Work instructions: Every entry should be duplicated verbatim, and no picture may appear in the copy.

Collected data
┏━━

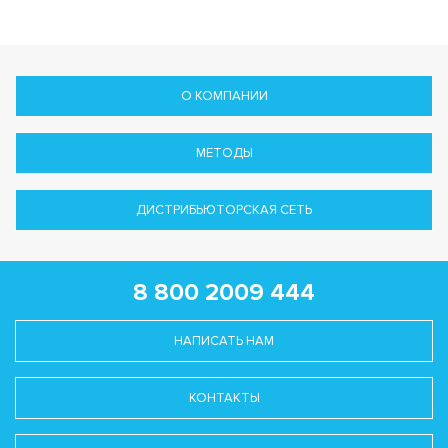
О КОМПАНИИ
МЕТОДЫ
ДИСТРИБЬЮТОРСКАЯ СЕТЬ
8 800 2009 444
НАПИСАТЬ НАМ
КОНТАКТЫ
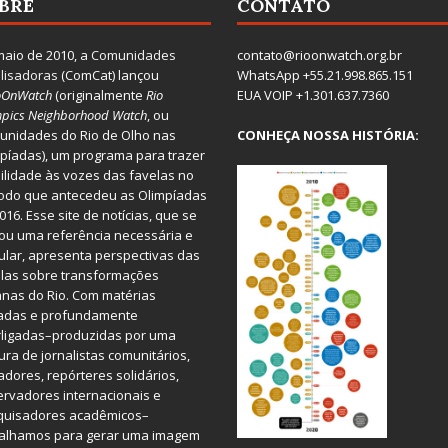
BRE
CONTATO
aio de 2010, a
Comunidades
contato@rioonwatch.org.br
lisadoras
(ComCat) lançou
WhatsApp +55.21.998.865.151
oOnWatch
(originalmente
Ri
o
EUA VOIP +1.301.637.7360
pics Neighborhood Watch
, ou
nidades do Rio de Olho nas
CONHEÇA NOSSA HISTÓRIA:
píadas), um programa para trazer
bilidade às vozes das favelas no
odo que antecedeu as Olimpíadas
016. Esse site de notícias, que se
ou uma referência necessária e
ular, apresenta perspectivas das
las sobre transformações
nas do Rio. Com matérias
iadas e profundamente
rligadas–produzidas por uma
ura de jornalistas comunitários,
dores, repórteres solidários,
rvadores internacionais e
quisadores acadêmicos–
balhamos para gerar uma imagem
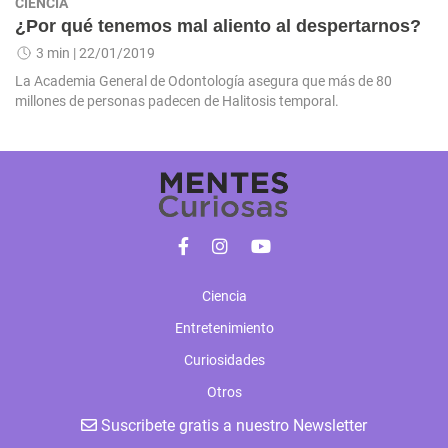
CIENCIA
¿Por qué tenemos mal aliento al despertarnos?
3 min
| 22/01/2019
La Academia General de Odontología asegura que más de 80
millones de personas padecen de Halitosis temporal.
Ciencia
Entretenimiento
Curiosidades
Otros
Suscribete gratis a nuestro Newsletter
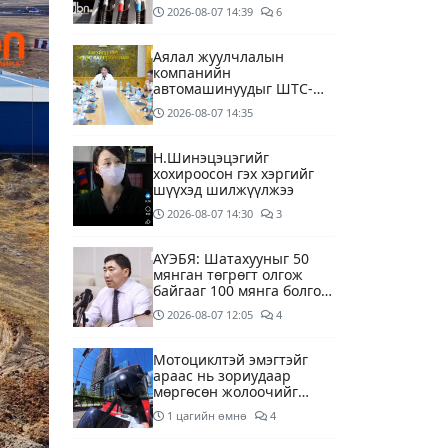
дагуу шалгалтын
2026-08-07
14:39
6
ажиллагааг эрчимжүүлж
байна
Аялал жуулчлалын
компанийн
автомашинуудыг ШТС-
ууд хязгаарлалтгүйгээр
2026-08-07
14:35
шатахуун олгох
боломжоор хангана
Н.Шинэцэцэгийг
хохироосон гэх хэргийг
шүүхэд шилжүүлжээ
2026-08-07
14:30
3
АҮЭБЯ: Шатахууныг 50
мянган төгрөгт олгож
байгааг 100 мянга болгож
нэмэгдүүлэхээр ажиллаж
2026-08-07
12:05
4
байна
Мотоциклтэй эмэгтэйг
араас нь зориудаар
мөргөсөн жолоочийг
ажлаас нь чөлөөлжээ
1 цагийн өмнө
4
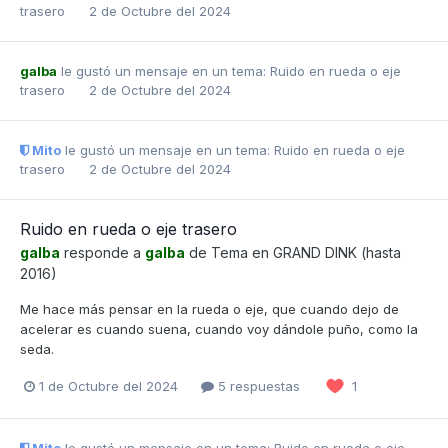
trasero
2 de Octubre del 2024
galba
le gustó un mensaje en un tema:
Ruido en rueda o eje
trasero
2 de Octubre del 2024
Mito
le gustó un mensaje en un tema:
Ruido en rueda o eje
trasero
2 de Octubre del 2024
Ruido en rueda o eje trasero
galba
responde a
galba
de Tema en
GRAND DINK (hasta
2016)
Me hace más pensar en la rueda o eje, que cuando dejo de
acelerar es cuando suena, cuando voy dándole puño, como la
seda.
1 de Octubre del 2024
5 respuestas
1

┗━━

Problem solution:
О КОМПАНИИ
МЕТОДЫ
ДИСТРИБЬЮТОРСКАЯ СЕТЬ
8 800 2009 444
НАПИСАТЬ НАМ
КОНТАКТЫ
BRE
CONTATO
aio de 2010, a
Comunidades
contato@rioonwatch.org.br
lisadoras
(ComCat) lançou
WhatsApp +55.21.998.865.151
oOnWatch
(originalmente
Ri
o
EUA VOIP +1.301.637.7360
pics Neighborhood Watch
, ou
nidades do Rio de Olho nas
CONHEÇA NOSSA HISTÓRIA:
píadas), um programa para trazer
bilidade às vozes das favelas no
odo que antecedeu as Olimpíadas
016. Esse site de notícias, que se
ou uma referência necessária e
ular, apresenta perspectivas das
las sobre transformações
nas do Rio. Com matérias
iadas e profundamente
rligadas–produzidas por uma
ura de jornalistas comunitários,
dores, repórteres solidários,
rvadores internacionais e
quisadores acadêmicos–
balhamos para gerar uma imagem
CIENCIA
¿Por qué tenemos mal aliento al despertarnos?
3 min
| 22/01/2019
La Academia General de Odontología asegura que más de 80
millones de personas padecen de Halitosis temporal.
Ciencia
Entretenimiento
Curiosidades
Otros
Suscribete gratis a nuestro Newsletter
дагуу шалгалтын
2026-08-07
14:39
6
ажиллагааг эрчимжүүлж
байна
Аялал жуулчлалын
компанийн
автомашинуудыг ШТС-
ууд хязгаарлалтгүйгээр
2026-08-07
14:35
шатахуун олгох
боломжоор хангана
Н.Шинэцэцэгийг
хохироосон гэх хэргийг
шүүхэд шилжүүлжээ
2026-08-07
14:30
3
АҮЭБЯ: Шатахууныг 50
мянган төгрөгт олгож
байгааг 100 мянга болгож
нэмэгдүүлэхээр ажиллаж
2026-08-07
12:05
4
байна
Мотоциклтэй эмэгтэйг
араас нь зориудаар
мөргөсөн жолоочийг
ажлаас нь чөлөөлжээ
1 цагийн өмнө
4
trasero
2 de Octubre del 2024
galba
le gustó un mensaje en un tema:
Ruido en rueda o eje
trasero
2 de Octubre del 2024
Mito
le gustó un mensaje en un tema:
Ruido en rueda o eje
trasero
2 de Octubre del 2024
Ruido en rueda o eje trasero
galba
responde a
galba
de Tema en
GRAND DINK (hasta
2016)
Me hace más pensar en la rueda o eje, que cuando dejo de
acelerar es cuando suena, cuando voy dándole puño, como la
seda.
1 de Octubre del 2024
5 respuestas
1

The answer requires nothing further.